Un soir, en préparant le breuvage habituel, Charlène décide que ça suffit, elle va devoir accéler les choses. Alors, elle double la dose habituelle et la laisse infuser plus longtemps. Dans le salon, Tante Odile enchaîne les disques d'opéra et essaye quelques pitoyables pas de danse tandis qu'elle chantonne dans une sorte de mugissement. Charlène apporte le plateau avec la théière en fonte japonaise et la tasse en terre cuite assortie. Le service à thé favori de sa tante.

« Merci, ma chère, mais tu sais quoi ? Je pense que je vais arrêter le thé et toutes ces infusions.

— Quoi ?

Charlène se décompose.

« Depuis quelque temps, poursuit la vieille dame, je ne me sens pas bien après avoir bu du thé. J'ai même eu des hallucinations ! Un peu comme me le faisait le café il y a longtemps. Bref, ça passait mieux après mon petit Charbon de Belloc. Mais c'est fini le thé ! Tu peux garder ma collection de services à thé, ma chérie. Considère-la comme une avance sur ton héritage... ».

Au son du mot héritage, Charlène se voit lui hurler dessus comme une hystérique, lui balancer cette fichue théière à la con sur sa sale gueule et envoyer au diable ce satané héritage. D'un geste absurde, elle se verse une tasse de thé et la boit, dépitée.

« Oh ! Charlène, ma chérie ! Tu es enfin réveillée ! »

Jerry.

Son jovial époux lui semble un peu changé. N'avait-elle pas remarqué ces joues creuses ? Pourtant elle lui a toujours préparé ses plats préférés. Il y a quelque chose avec ses cheveux qui ne va pas. Il y en a moins. Beaucoup moins.

Peu importe, elle veut savoir comment elle a atterri dans ce lit d'hôpital.

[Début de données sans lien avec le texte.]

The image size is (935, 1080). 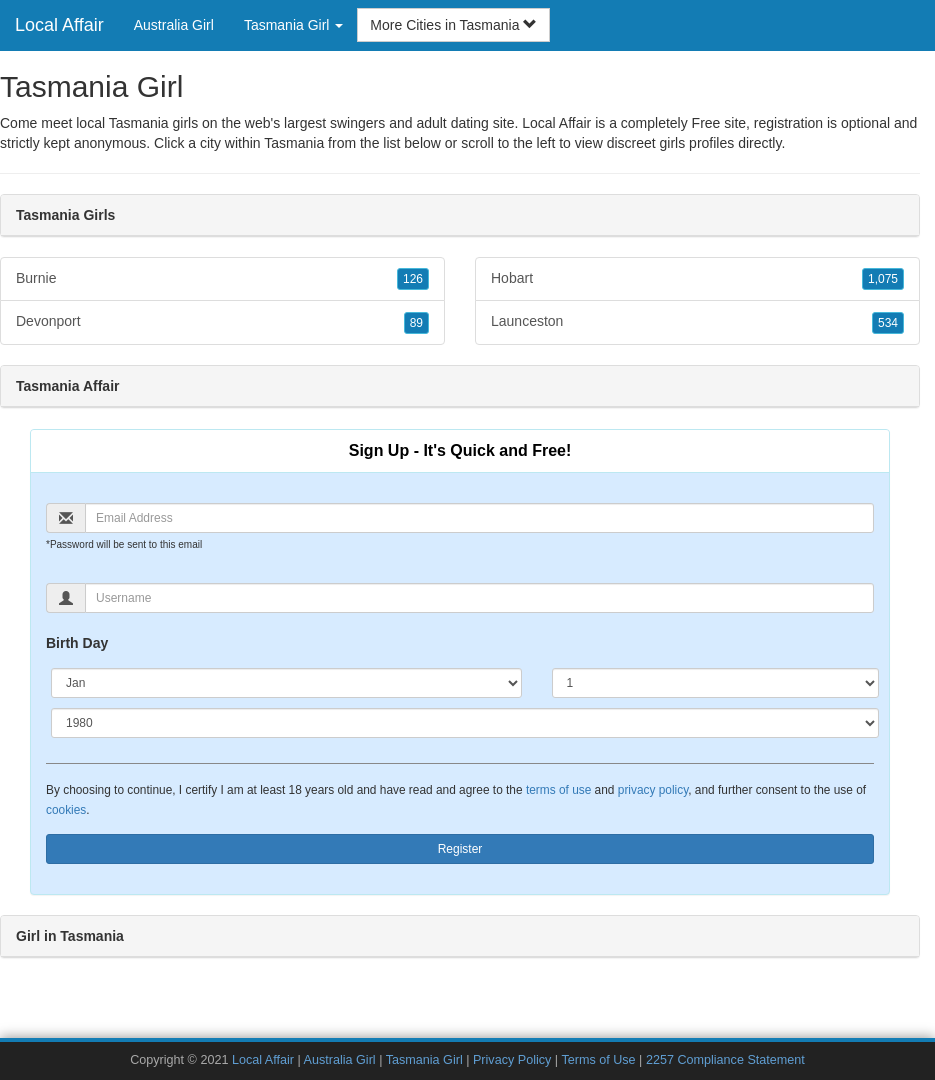 I want to click on Burnie, so click(x=222, y=279). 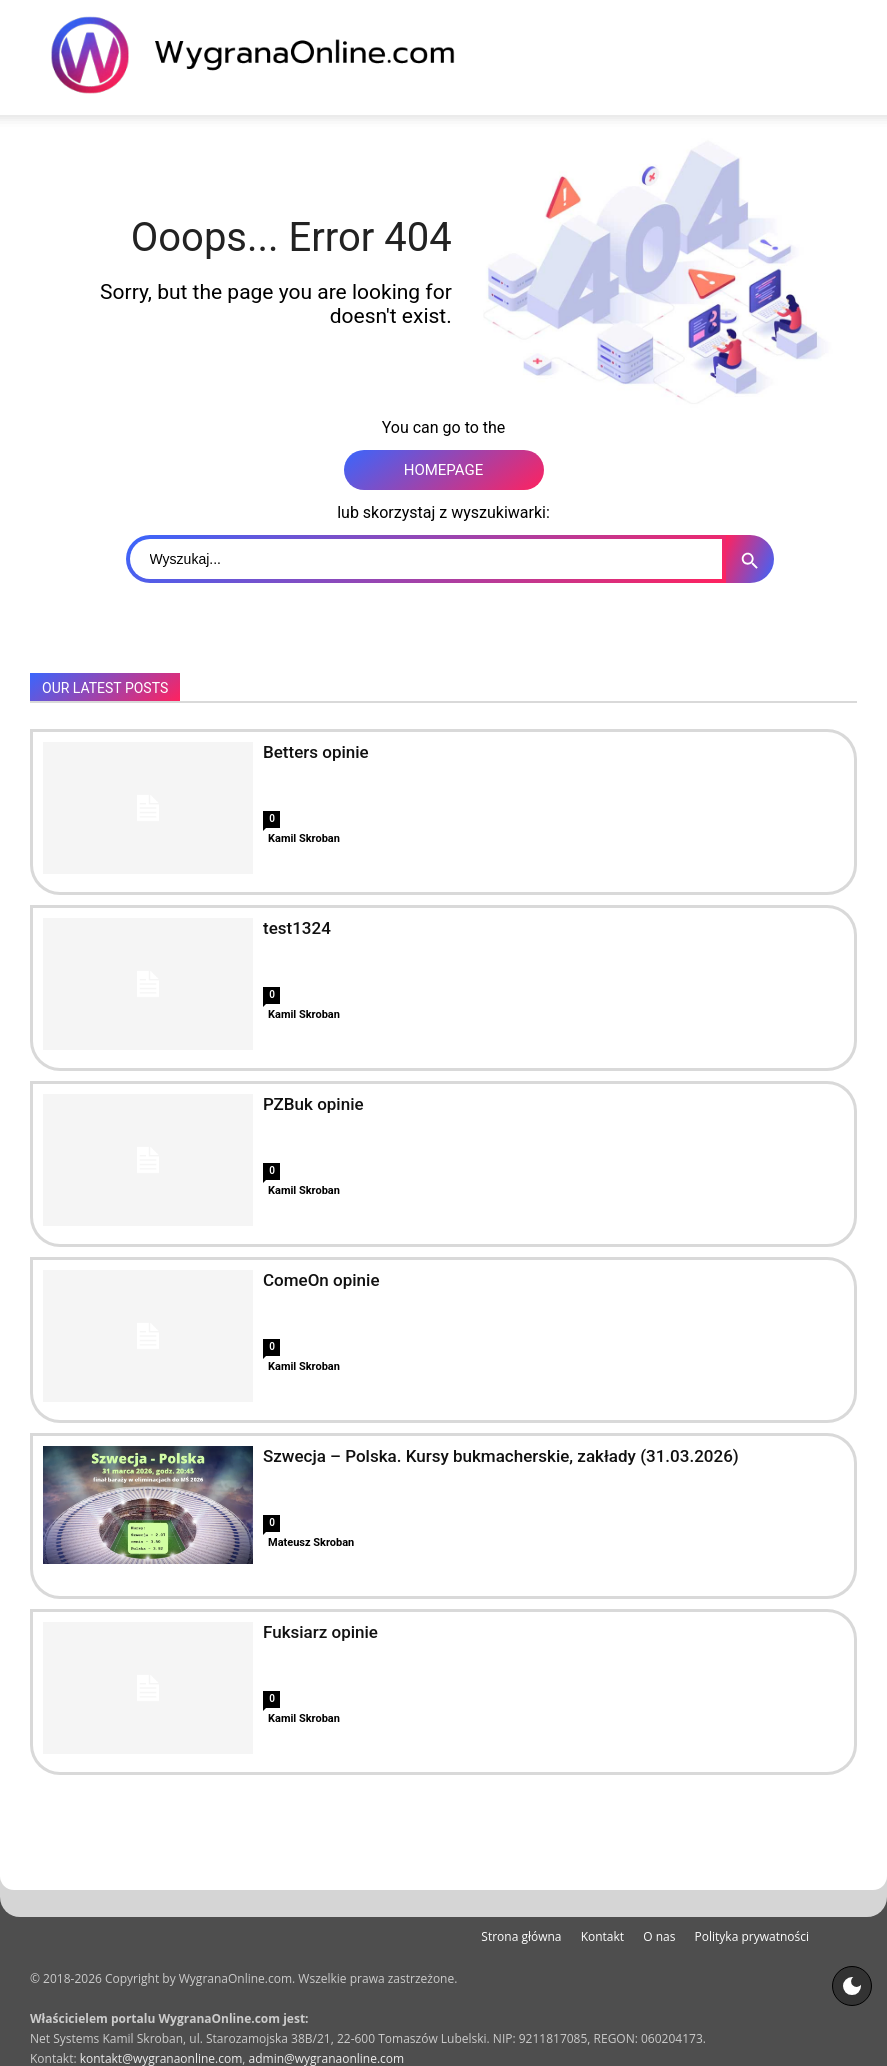 The image size is (887, 2066). I want to click on Fuksiarz opinie, so click(320, 1632).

« Ça fait 5 ans que tu es dans le coma ! Quelqu'un a essayé de t'empoisonner au Datura ! Tu crois ? La police a soupçonné tes amies, Hortense et Béatrice, tu crois ça ? Finalement, leurs soupçons se sont focalisés sur ta tante. Elle avait mis l'arme du crime dans la serre. Astucieux, n'est-ce pas ?

— Mais...

— Pourquoi ? Aucune idée. La démence, peut-être. Elle a été placée en détention et jurait qu'elle était innocente et que c'était toi qui voulais l'empoisonner. Quelle idée ! Pauvre Odile, après le jugement, elle a été internée dans un hôpital psychiatrique.

— Mais...

— Ne t'inquiète pas, j'allais la visiter régulièrement, même si elle ne voulait pas me voir. Bref, elle est morte l'année dernière. Je suis désolé.

— Mais...

—Sa fortune ? Ah ! J'ai une très bonne nouvelle à t'annoncer : tout a été versé aux associations que tu présidais. Ton travail se poursuit grâce à Hortense et Béatrice qui ont pris ta place. Ne t'inquiète pas, tout va pour le mieux.